Prospero had of course revealed this particular secret to no one else, though she discovered, from her nights in the cells, that he had his own trusted forces inside the castle. She saw the slender servant boy who had summoned her to the workrooms that fateful night pass in and out of the laboratorium. A dozen others she knew, others she’d seen in sunlight. They acknowledged one another with nods, and she knew they would never speak of this in the world above. If they had made some pact with Prospero, she would not reveal them to Antonio. After all, she had made her own.
She had tried to seek answers from different priests in confession, revealing nothing of her true identity. But when she began to speak of souls brought back into dead bodies, they either dismissed her outright or reacted with vitriol, telling her she must never speak of such dark and vile sins. “These awful imaginings corrupt the virtuous, especially in the female mind, which is swayed and seduced far more easily than the male,” Father Rossi of Santa Maria delle Grazie told her. “Recite thrice the Hail Mary. Reflect upon the purity of our most beloved mother and banish such wicked thoughts from your mind.”
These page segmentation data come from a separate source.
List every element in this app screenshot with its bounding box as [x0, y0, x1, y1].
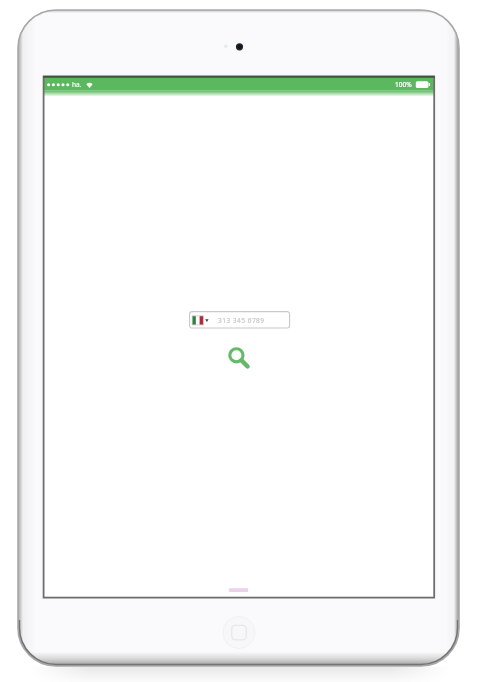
staticText: 313 345 6789: [218, 316, 265, 325]
button[interactable]: [222, 615, 256, 649]
button[interactable]: [189, 311, 290, 329]
staticText: ha.: [72, 80, 82, 89]
staticText: 100%: [395, 80, 412, 89]
button[interactable]: [224, 341, 252, 369]
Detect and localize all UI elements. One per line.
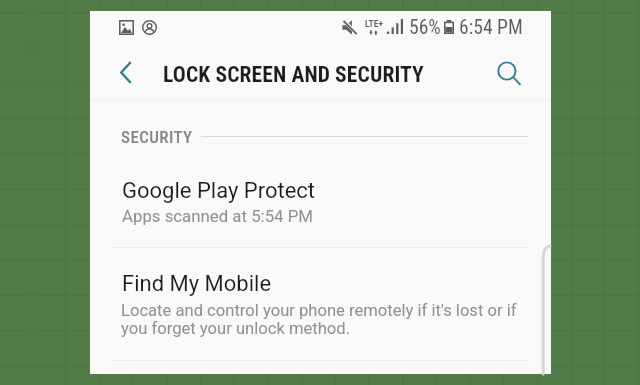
staticText: Find My Mobile: [122, 271, 272, 297]
staticText: SECURITY: [121, 127, 193, 147]
button[interactable]: Find My Mobile: [90, 251, 551, 360]
button[interactable]: Search: [488, 51, 530, 93]
staticText: Locate and control your phone remotely i…: [121, 301, 517, 338]
button[interactable]: Google Play Protect: [90, 158, 551, 247]
button[interactable]: Navigate up: [104, 51, 146, 93]
staticText: 6:54 PM: [459, 16, 523, 39]
staticText: Apps scanned at 5:54 PM: [122, 206, 313, 226]
staticText: LOCK SCREEN AND SECURITY: [163, 62, 424, 87]
staticText: Google Play Protect: [122, 178, 316, 204]
staticText: 56%: [409, 16, 441, 39]
staticText: LTE+: [365, 19, 384, 29]
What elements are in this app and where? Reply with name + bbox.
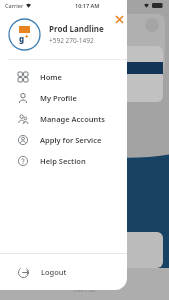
staticText: Logout <box>41 267 67 277</box>
button[interactable]: My Profile <box>0 87 127 108</box>
staticText: Home <box>40 72 62 82</box>
button[interactable]: Home <box>0 66 127 87</box>
staticText: Manage Accounts <box>40 114 106 124</box>
staticText: gtt <box>71 241 92 259</box>
staticText: Live Chat <box>74 287 96 294</box>
button[interactable]: Apply for Service <box>0 129 127 150</box>
staticText: Carrier <box>5 2 24 9</box>
staticText: Apply for Service <box>40 135 102 145</box>
staticText: My Profile <box>40 93 77 103</box>
staticText: 24-2022 <box>20 78 43 86</box>
staticText: Help Section <box>40 156 86 166</box>
button[interactable]: Logout <box>0 254 127 290</box>
staticText: + <box>25 33 29 41</box>
button[interactable]: Help Section <box>0 150 127 171</box>
button[interactable]: Manage Accounts <box>0 108 127 129</box>
staticText: g <box>19 33 25 44</box>
staticText: Prod Landline <box>49 23 104 34</box>
button[interactable]: g <box>0 14 127 54</box>
staticText: 10:17 AM <box>75 2 100 9</box>
button[interactable]: Close menu <box>111 11 127 27</box>
staticText: + <box>92 247 98 259</box>
staticText: +592 270-1492 <box>49 36 94 45</box>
It brought Agata no peace to think about mothers these days. She did not wish to dwell upon the strength and serenity that motherhood brought, for Bice still considered herself a mother and knew her child was only floors away. She asked for Miranda incessantly, picking up new phrases as the days dragged on. “Bring me . . . Miranda.” “I want . . . Miranda.” “Please . . . I need . . . to see . . . Miranda.”
Agata did not know if it was due to the fumes that pervaded Prospero’s workrooms or her own true feeling for her cousin’s plight, but she had begun to consider the idea. Miranda would not necessarily know there was anything wrong with her mother, so glad would she be to see her again. And if she spoke of what she saw in the tunnels, it would only be the babblings of a child, a child who had made the servants’ lives a hell these past few weeks. She threw ceaseless tantrums, thrusting herself at the wall, digging her nails into the exposed flesh of anyone who came near her, urinating on the floor though she was old enough to know better. Agata had never seen the like. The child was too small to beat properly, in the manner Agata felt would improve her behavior. Only Prospero could subdue her, when he came to the nursery to comfort her, which he hardly did enough.
After one of these daylong crying jags from Miranda, and after descending to the tunnels to find Bice making the same plaintive request she always made, Agata confronted Prospero. He was working in one of his inner rooms, but she hammered on the door until he opened it, attempting to stand strong under his withering gaze.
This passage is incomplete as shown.